- EXERCISE INSTRUCTIONS
What you should write out is every line from the one containing "de maand een nieuw talent op het podium." to the end of the data, exactly and with nothing else.

Dataset entries

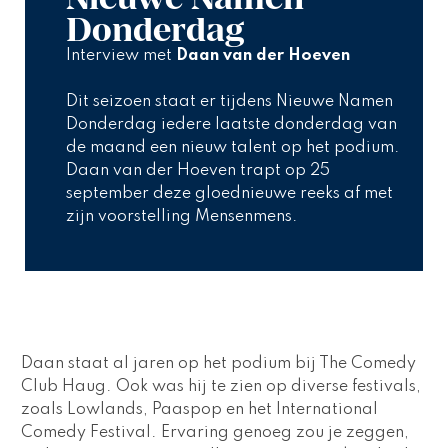
Donderdag
Interview met 
Daan van der Hoeven
Dit seizoen staat er tijdens Nieuwe Namen 
Donderdag iedere laatste donderdag van 
de maand een nieuw talent op het podium. 
Daan van der Hoeven trapt op 25 
september deze gloednieuwe reeks af met 
zijn voorstelling Mensenmens.  
Daan staat al jaren op het podium bij The Comedy 
Club Haug. Ook was hij te zien op diverse festivals, 
zoals Lowlands, Paaspop en het International 
Comedy Festival. Ervaring genoeg zou je zeggen,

- TASK SOLUTION
de maand een nieuw talent op het podium. 
Daan van der Hoeven trapt op 25 
september deze gloednieuwe reeks af met 
zijn voorstelling Mensenmens.  
Daan staat al jaren op het podium bij The Comedy 
Club Haug. Ook was hij te zien op diverse festivals, 
zoals Lowlands, Paaspop en het International 
Comedy Festival. Ervaring genoeg zou je zeggen,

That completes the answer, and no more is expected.